Pomodo
HomeTeknologiBisnisSainsFinansial

Kenaikan Harga Streaming: Kenapa Tagihan HBO Max dan Netflix Makin Mahal

Bisnis
Ekonomi Makro
YahooFinance YahooFinance
30 Okt 2025
268 dibaca
2 menit
Kenaikan Harga Streaming: Kenapa Tagihan HBO Max dan Netflix Makin Mahal

Rangkuman 15 Detik

Kenaikan harga langganan streaming menjadi semakin umum di tengah inflasi.
Konsumen mulai merasakan tekanan dan mungkin mempertimbangkan untuk membatalkan langganan.
Perusahaan streaming perlu menemukan cara untuk menghasilkan laba di tengah persaingan dan biaya yang meningkat.
Platform streaming seperti HBO Max, Netflix, dan Disney+ semakin sering menaikkan harga langganan mereka. Kenaikan ini disebabkan oleh inflasi dan biaya produksi program yang semakin mahal.
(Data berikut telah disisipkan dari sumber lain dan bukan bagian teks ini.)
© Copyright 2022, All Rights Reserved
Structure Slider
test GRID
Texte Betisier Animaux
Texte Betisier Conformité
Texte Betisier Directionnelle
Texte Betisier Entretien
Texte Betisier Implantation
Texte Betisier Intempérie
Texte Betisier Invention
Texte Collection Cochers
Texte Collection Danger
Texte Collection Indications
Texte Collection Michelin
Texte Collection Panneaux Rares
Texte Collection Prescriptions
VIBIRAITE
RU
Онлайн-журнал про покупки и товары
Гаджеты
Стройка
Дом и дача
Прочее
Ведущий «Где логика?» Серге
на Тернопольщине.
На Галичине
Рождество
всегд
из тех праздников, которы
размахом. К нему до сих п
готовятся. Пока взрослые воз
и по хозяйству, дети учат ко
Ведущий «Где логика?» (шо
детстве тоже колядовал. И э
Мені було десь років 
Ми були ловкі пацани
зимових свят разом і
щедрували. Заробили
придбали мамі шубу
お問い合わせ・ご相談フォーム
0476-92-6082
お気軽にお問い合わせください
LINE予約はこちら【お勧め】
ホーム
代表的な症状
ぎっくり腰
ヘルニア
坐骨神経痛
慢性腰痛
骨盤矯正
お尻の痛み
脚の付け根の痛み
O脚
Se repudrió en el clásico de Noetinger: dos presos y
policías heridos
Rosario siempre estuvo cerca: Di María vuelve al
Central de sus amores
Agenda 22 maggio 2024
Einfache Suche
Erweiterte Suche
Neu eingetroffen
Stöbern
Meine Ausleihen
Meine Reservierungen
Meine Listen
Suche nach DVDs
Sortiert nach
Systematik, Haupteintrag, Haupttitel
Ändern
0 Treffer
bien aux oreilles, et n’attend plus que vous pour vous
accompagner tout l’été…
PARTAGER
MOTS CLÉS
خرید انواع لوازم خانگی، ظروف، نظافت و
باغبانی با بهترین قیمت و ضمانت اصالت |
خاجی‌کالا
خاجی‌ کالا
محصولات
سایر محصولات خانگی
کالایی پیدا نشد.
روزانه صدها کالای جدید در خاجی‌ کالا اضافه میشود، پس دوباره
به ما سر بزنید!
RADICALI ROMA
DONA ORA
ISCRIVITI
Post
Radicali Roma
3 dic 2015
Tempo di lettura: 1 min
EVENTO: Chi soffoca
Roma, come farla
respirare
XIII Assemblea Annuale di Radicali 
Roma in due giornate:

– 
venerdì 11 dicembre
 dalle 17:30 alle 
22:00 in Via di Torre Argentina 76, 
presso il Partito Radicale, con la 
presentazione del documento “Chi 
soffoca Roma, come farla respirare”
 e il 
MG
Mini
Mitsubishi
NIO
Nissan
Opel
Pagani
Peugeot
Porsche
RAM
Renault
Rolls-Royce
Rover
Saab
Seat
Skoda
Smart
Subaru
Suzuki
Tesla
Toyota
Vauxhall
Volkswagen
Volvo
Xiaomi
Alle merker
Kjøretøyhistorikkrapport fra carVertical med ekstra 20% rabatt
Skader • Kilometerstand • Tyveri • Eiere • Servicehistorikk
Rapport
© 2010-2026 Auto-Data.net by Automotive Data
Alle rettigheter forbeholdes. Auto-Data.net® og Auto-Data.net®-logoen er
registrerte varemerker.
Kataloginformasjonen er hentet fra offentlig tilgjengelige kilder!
Misalnya, HBO Max menaikkan harga ad-free plan-nya menjadi 18,49 dolar per bulan, jauh lebih tinggi dari harga awal saat pandemi lima tahun lalu. Kenaikan harga juga terjadi pada rata-rata langganan 10 layanan streaming top AS, yang naik 12% tahun ini. Streaming dulunya dianggap lebih murah dibandingkan langganan TV kabel, tapi sekarang harganya sudah mendekati atau bahkan melampaui biaya kabel. Banyak perusahaan streaming butuh pendapatan lebih untuk menggantikan penghasilan yang hilang dari TV tradisional. Peacock misalnya menaikkan harga paket ad-free-nya sebesar 3 dolar karena harus membayar hak siar olahraga besar seperti NBA dan NFL yang kini semakin sering tayang di streaming. Sementara itu, Netflix mulai menambah konten olahraga dalam layanan mereka, sehingga harga juga naik menjadi 17,99 dolar untuk paket ad-free yang termurah. Di tengah kenaikan harga ini, banyak konsumen mulai merasa kewalahan dan semakin banyak yang berniat untuk batal berlangganan. Riset Magid menunjukkan bahwa 24% konsumen AS berharap membatalkan setidaknya satu layanan streaming dalam enam bulan ke depan. Jumlah langganan rata-rata juga meningkat, menjadikan konsumen harus mengelola banyak paket sekaligus. Meski begitu, riset menunjukkan bahwa peralihan dari TV tradisional ke streaming masih terus berlangsung secara signifikan. Pada 2028, hanya 21% rumah tangga diprediksi akan tetap menggunakan TV kabel, menjadikan streaming tetap menarik bagi perusahaan media walau menghadapi tantangan harga dan profitabilitas.

Analisis Ahli

Brahm Eiley
Perusahaan media harus memaksa area streaming menjadi sumber profit untuk menutup turunnya pendapatan dari bisnis tradisional yang semakin tergerus.
Tim Hanlon
Streaming yang selama ini digunakan sebagai alat penarik konsumen harus segera menjadi pusat keuntungan untuk berkelanjutan.
Andrew Hare
Industri streaming bermain dengan risiko tinggi mengingat kenaikan harga yang terus menerus dapat memicu gelombang pembatalan dan kebingungan konsumen.